*** Block opens ***

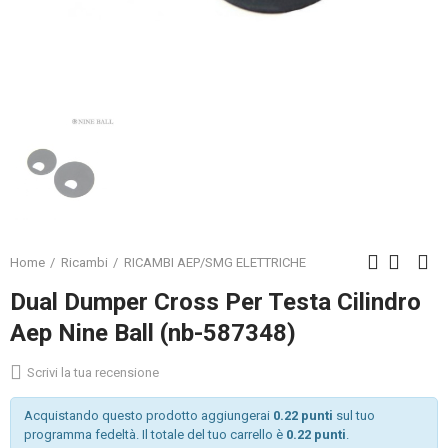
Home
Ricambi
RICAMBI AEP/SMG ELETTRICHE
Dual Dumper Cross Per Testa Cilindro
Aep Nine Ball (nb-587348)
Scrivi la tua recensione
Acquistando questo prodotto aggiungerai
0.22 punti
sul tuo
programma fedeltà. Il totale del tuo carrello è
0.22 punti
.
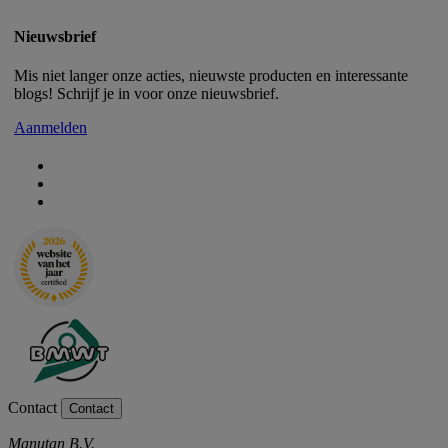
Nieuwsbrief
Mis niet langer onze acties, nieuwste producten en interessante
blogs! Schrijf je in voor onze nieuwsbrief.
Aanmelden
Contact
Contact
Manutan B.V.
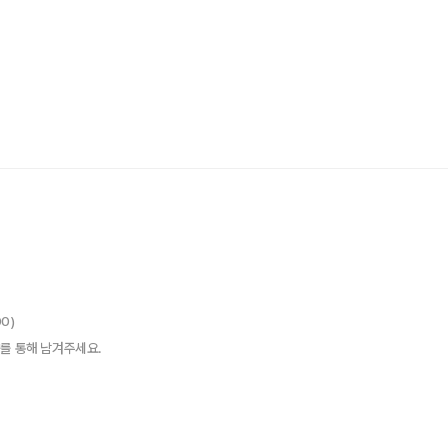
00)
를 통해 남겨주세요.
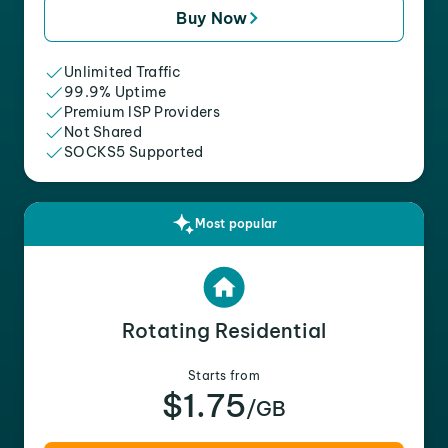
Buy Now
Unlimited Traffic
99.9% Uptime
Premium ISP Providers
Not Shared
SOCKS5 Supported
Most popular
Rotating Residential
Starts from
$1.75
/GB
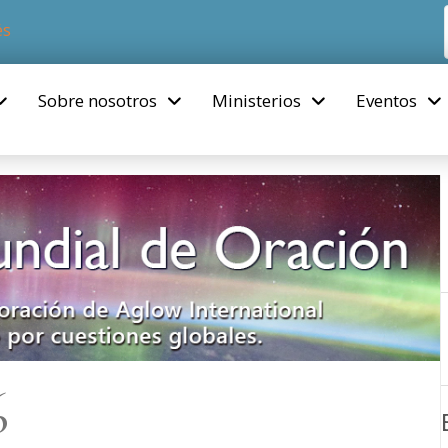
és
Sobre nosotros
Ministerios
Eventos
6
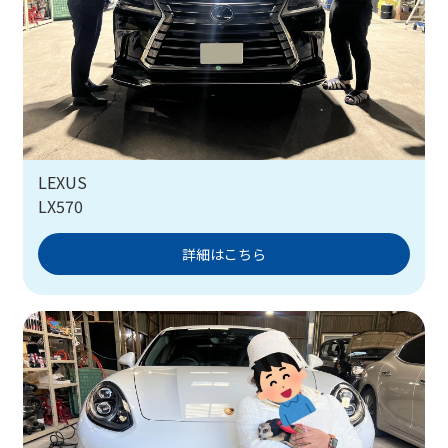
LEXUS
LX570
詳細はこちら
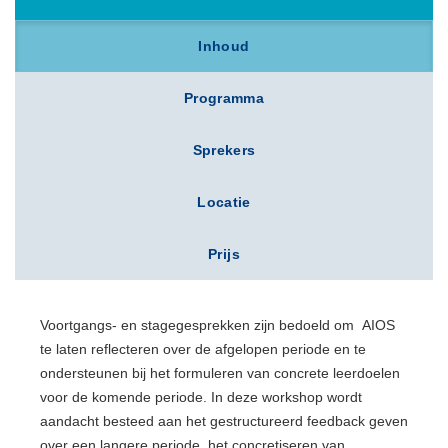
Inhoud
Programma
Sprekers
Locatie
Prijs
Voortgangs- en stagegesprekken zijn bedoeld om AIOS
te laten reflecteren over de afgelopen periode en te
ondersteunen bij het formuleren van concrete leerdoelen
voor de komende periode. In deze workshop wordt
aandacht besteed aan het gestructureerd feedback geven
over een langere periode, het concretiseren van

*** Block closes ***

▶ Exercise
An exact transcript of the listing is needed, free of pictures.

▶ Response area
Home
Ricambi
RICAMBI AEP/SMG ELETTRICHE
Dual Dumper Cross Per Testa Cilindro
Aep Nine Ball (nb-587348)
Scrivi la tua recensione
Acquistando questo prodotto aggiungerai
0.22 punti
sul tuo
programma fedeltà. Il totale del tuo carrello è
0.22 punti
.
Nieuwsbrief
Mis niet langer onze acties, nieuwste producten en interessante
blogs! Schrijf je in voor onze nieuwsbrief.
Aanmelden
Contact
Contact
Manutan B.V.
00)
를 통해 남겨주세요.
Buy Now
Unlimited Traffic
99.9% Uptime
Premium ISP Providers
Not Shared
SOCKS5 Supported
Most popular
Rotating Residential
Starts from
$1.75
/GB
és
Sobre nosotros
Ministerios
Eventos
6
LEXUS
LX570
詳細はこちら
Inhoud
Programma
Sprekers
Locatie
Prijs
Voortgangs- en stagegesprekken zijn bedoeld om AIOS
te laten reflecteren over de afgelopen periode en te
ondersteunen bij het formuleren van concrete leerdoelen
voor de komende periode. In deze workshop wordt
aandacht besteed aan het gestructureerd feedback geven
over een langere periode, het concretiseren van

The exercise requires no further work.